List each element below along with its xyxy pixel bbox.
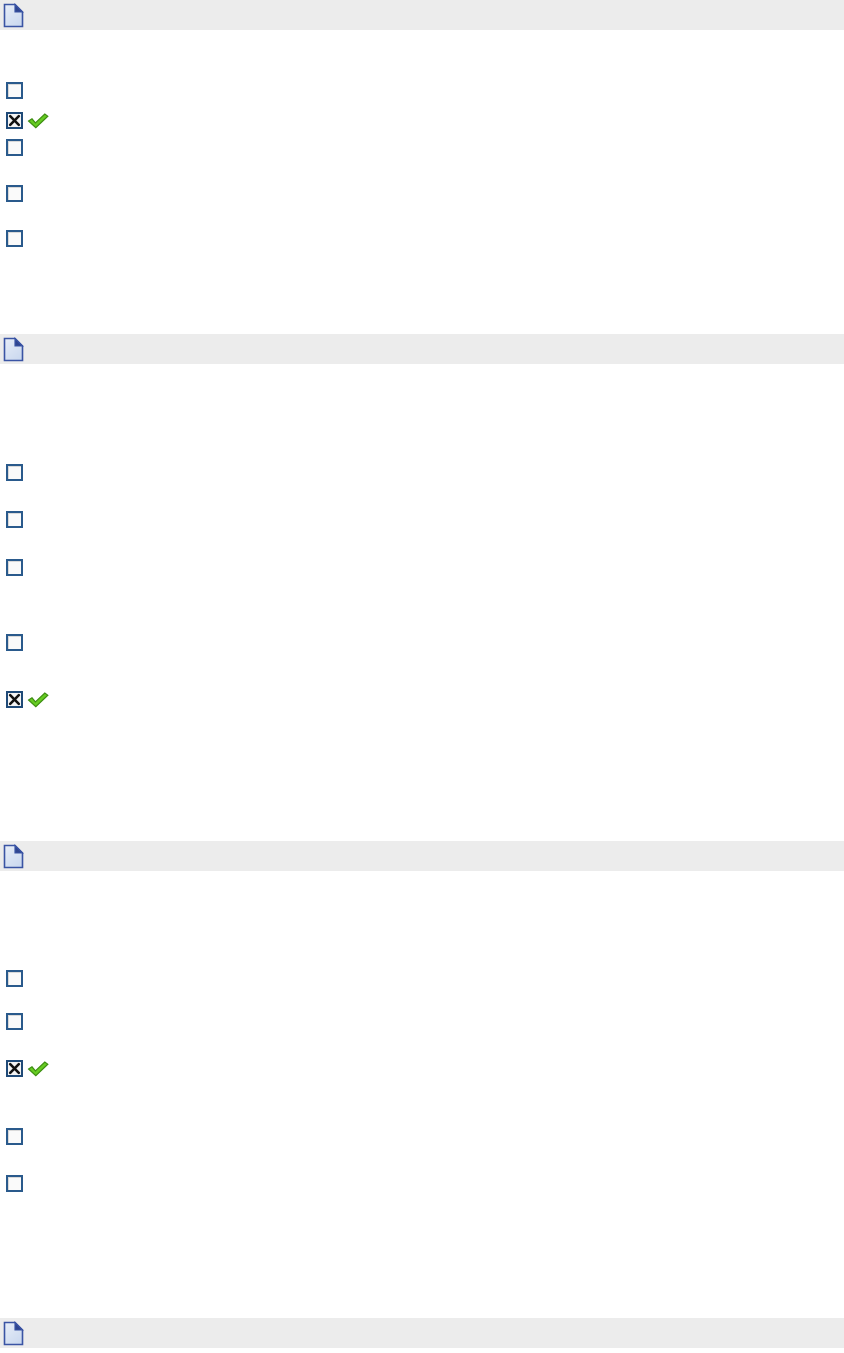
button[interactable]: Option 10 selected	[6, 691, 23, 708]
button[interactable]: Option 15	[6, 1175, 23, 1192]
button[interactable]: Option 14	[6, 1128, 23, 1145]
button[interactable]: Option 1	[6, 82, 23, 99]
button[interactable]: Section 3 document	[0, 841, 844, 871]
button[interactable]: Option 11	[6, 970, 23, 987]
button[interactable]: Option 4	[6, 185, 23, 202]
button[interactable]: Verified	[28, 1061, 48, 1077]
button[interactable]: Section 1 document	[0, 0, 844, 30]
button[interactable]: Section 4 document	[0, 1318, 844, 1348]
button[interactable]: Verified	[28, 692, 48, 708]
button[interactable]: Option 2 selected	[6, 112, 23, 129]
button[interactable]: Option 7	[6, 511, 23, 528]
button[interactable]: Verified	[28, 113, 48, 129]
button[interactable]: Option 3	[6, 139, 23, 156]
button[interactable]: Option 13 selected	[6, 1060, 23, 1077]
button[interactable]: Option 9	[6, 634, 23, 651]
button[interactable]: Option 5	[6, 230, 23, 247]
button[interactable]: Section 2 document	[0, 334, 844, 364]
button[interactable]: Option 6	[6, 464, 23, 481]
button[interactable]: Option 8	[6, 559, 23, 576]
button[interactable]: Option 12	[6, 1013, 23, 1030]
·····
> _Work to be completed_
Check each line above for the string "Verified" and return those that contain it.

> _Output_
button[interactable]: Verified	[28, 1061, 48, 1077]
button[interactable]: Verified	[28, 692, 48, 708]
button[interactable]: Verified	[28, 113, 48, 129]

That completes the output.